First rule: shelf space is priceless…
Retail shelf space is a scarce resource and as such, it’s absolutely invaluable; unlike in the virtual world of online retail, space is VERY limited in brick and mortar stores, and each square foot is expected to make a certain profit (I’ll tell you a secret: Retailers don’t make money selling products to consumers, they make money selling “space” to Manufacturers –they are landlords…).
Second rule: products must sell like hot cakes…
Retailers will always test a new product in two or three stores before committing the whole store-chain: if it doesn’t sell like hot cakes, it will be unceremoniously withdrawn after just a few days.
Actually, what does “selling like hot cakes” mean?
Retailers require a certain (high) margin and a certain (high) product turn-over. Basically, margin is the difference between Selling price and Purchase price; Retailers do their best to increase the Selling price (usually until product turn-over is negatively impacted, and twenty additional conditions are met…) and to decrease Purchase price (until Manufacturers almost go out of business…).

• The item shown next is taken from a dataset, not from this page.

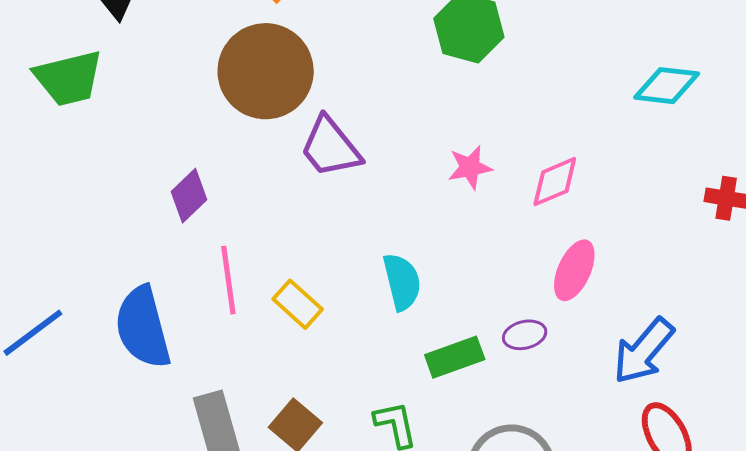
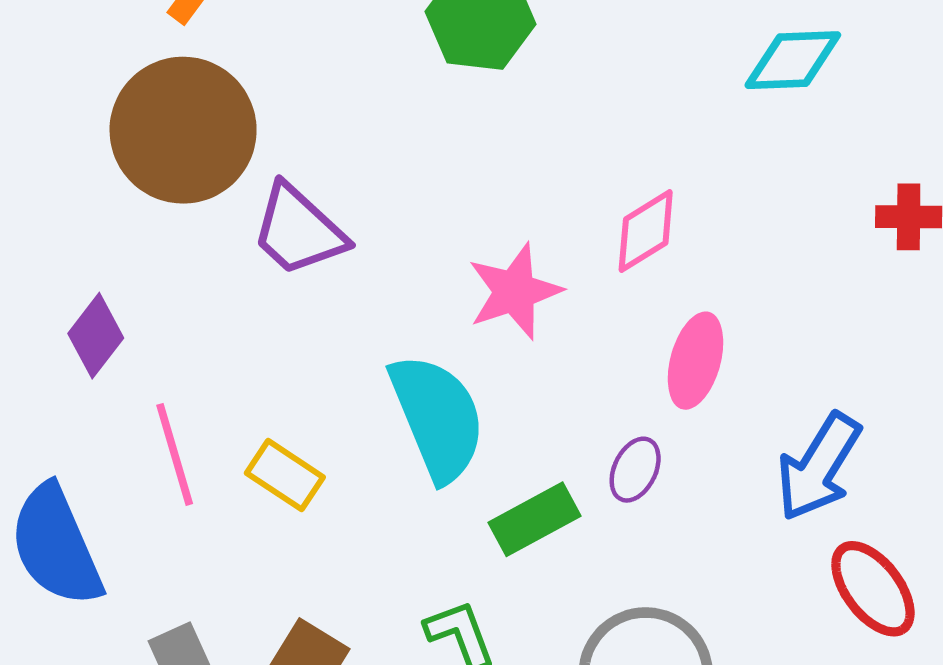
pink star: (470, 167) -> (515, 291), moved, size x1.4
cyan semicircle: (402, 282) -> (437, 417), size x1.5
purple ellipse: (525, 335) -> (635, 470), turned -42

As a matter of fact, it’s easier and far less risky for Retailers to strongly push for a low (…very low…) Purchase price (reminder: they have a lot of leverage…).
Third rule: trustworthy (…trustworthy!!) Manufacturers…
Retailers buy from Manufacturers that have been on the market for decades, that offer a lot of SKUs (they’ve a broad product-range), that have almost unlimited funding and that have an efficient supply chain; by the way, a very strong product-QA (Quality Assurance) is mandatory too…
Often, when a Retailer really wants a specific product from a small (and therefore “NOT-trustworthy”) Manufacturer, it will “suggest” the Manufacturer to sell through a specific distributor; in this way, the Retailer outsources all the risks related to working with small Manufacturers and avoids the management of numerous, sporadic and small-quantity orders.
…it also introduces an intermediary in the value-chain (…that takes a cut on the deal!).
Fourth rule: payment-terms (…payment…?)
Speaking of payment terms, Retailers pay net/120 or even consignment; this means that they get paid by consumers long before they pay Manufacturers – Retailers are cash-flow positive (they don’t need banks…).
If Manufacturers are very big companies, “lending” money to Retailers is business-as-usual; if they are SMEs (Small Medium Enterprises), this can be a very critical issue.
N-th rule: ?
…feel free to suggest some additional rules!